*WORK REQUIRED*.
Without copying the images, write out all the entries below verbatim.

========================================

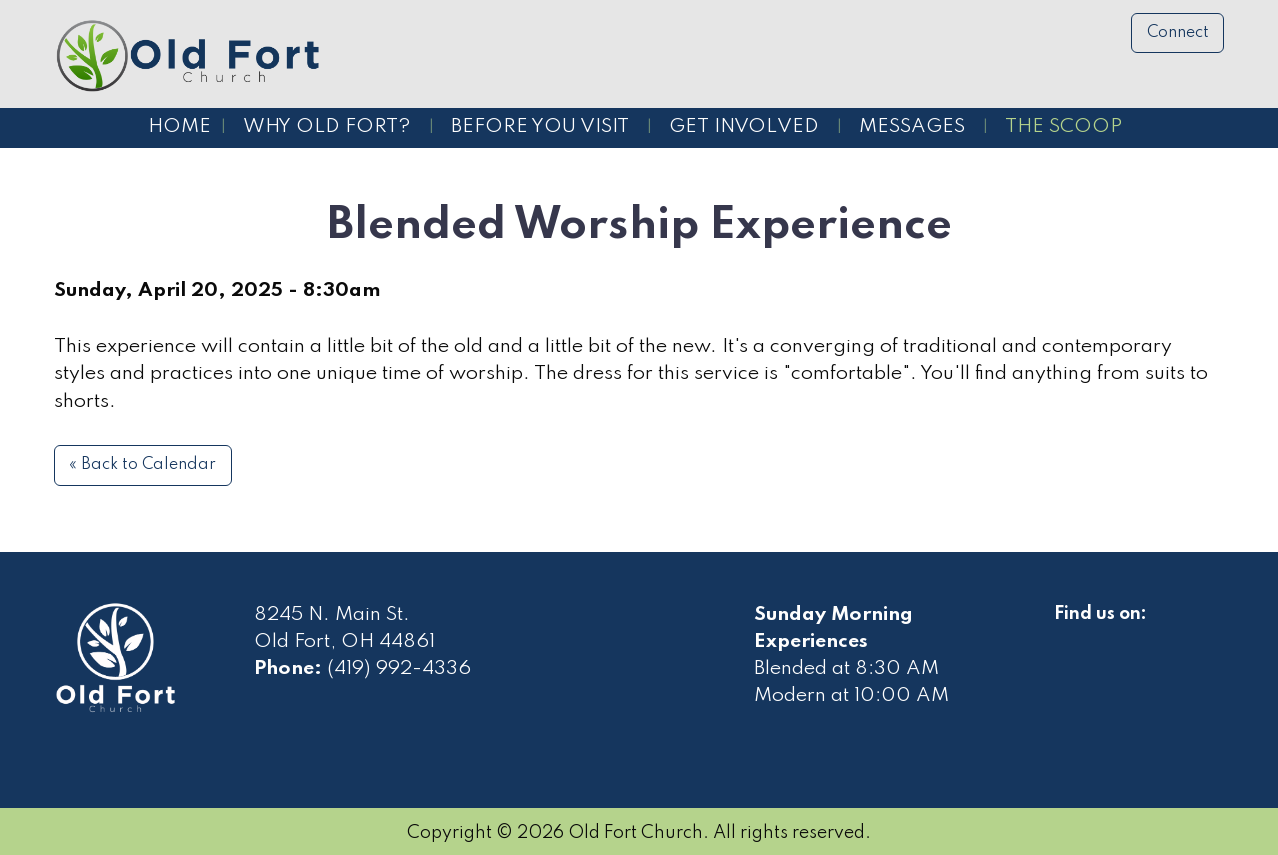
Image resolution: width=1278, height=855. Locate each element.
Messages (912, 127)
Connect (1178, 33)
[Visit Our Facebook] (1070, 637)
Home (179, 127)
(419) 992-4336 (399, 669)
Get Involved (744, 127)
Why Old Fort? (327, 127)
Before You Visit (540, 127)
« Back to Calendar (142, 465)
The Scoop (1063, 127)
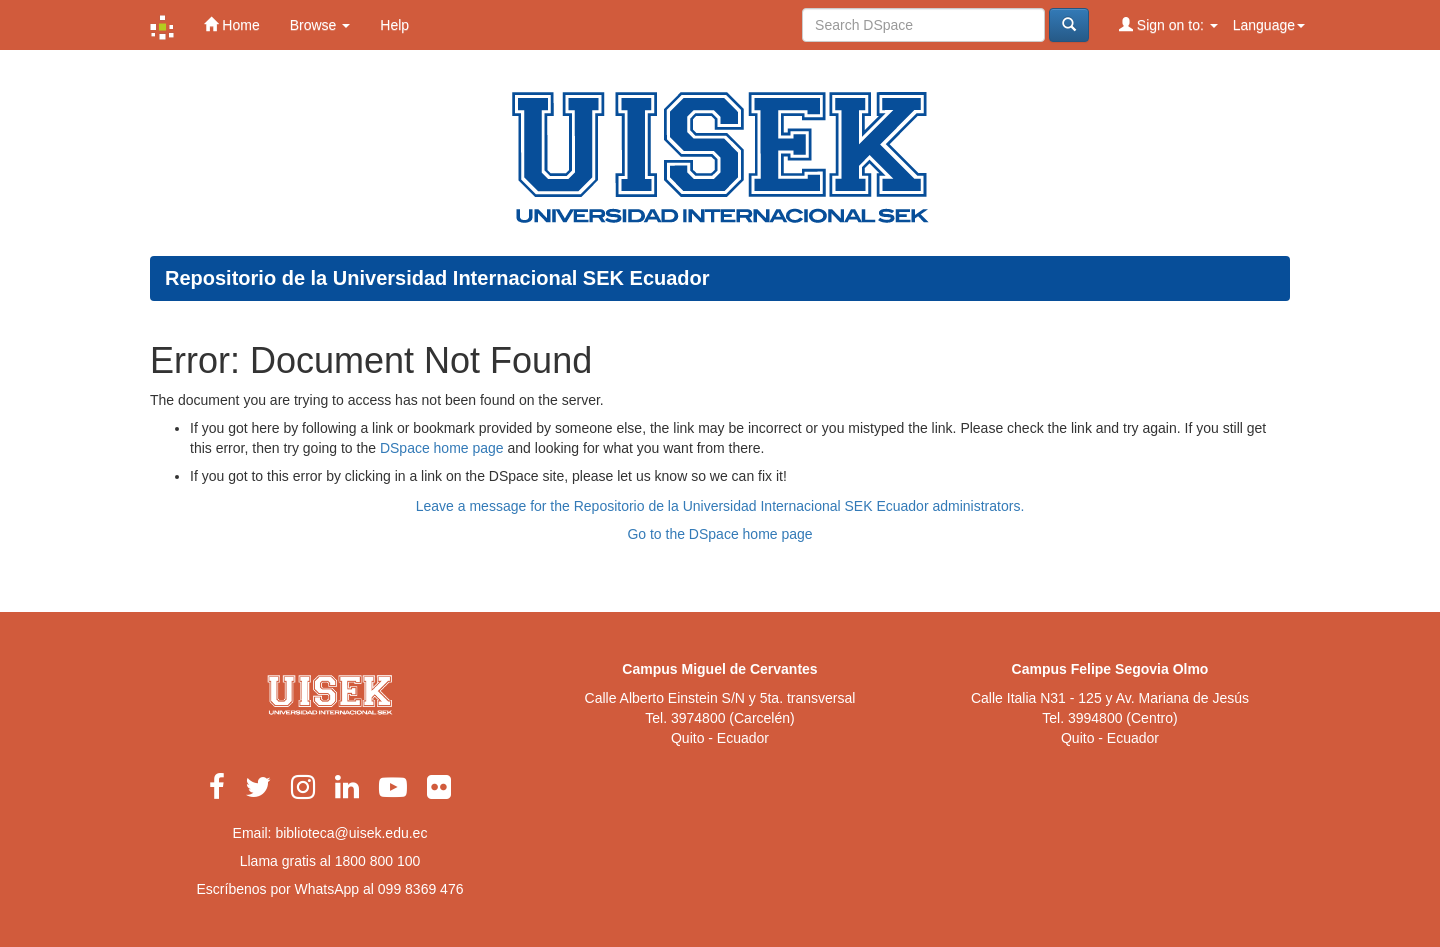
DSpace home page (442, 448)
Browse (320, 25)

========================================

*ANSWER AREA*.
Image resolution: width=1278, height=855. Locate each element.
Messages (912, 127)
Connect (1178, 33)
[Visit Our Facebook] (1070, 637)
Home (179, 127)
(419) 992-4336 (399, 669)
Get Involved (744, 127)
Why Old Fort? (327, 127)
Before You Visit (540, 127)
« Back to Calendar (142, 465)
The Scoop (1063, 127)
DSpace home page (442, 448)
Browse (320, 25)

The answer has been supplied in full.